The Cherries are just one of a number of clubs listed in an article by the Daily Telegraph.

The report claims…

‘Premier League clubs risk fines or even points deductions for failing disabled fans’.

AFC Bournemouth’s Dean Court home currently provides 197 dedicated wheelchair spaces, exceeding the minimum guideline of 105.

However only 10 places are on raised platforms with the rest pitchside.

With the limitations of Dean Court, which has already seen a decrease in attendances following promotion to the Premier League to make provisions for the world’s media and additional camera positions, the Cherries have stated that they will be unable to fulfil the requirements by the deadline.

In a statement on afcb.co.uk AFC Bournemouth stated…

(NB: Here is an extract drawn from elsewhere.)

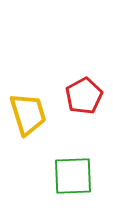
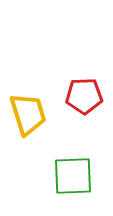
red pentagon: rotated 27 degrees clockwise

‘…due to the structural and logistical nature of Vitality Stadium, which is not owned by the club, meeting the full commitment will prove extremely challenging.

This includes the requirement for 81 elevated wheelchair positions at different points around the ground – something that could see a significant number of seats removed from what is already the smallest capacity stadium in the Premier League.

It is already in the public domain that AFC Bournemouth are currently working towards moving into a new stadium in time for the 2020/21 season, and the club have assured the Premier League that all disability access requirements will be met in this proposed facility.


According to the Telegraph report, Chelsea and Liverpool will also fail to meet the guidelines, whilst Burnley, Crystal Palace, Hull, Sunderland and West Ham are still working towards meeting the guidelines.


Your Say…

RobTrent wrote…

Scudamore has demonstrated an inability and lack of leadership to really drive this issue forward.

Unless an independent panel is established, with a significant representation of disabled people, which can apply sanctions then I don`t hold out much hope of progress.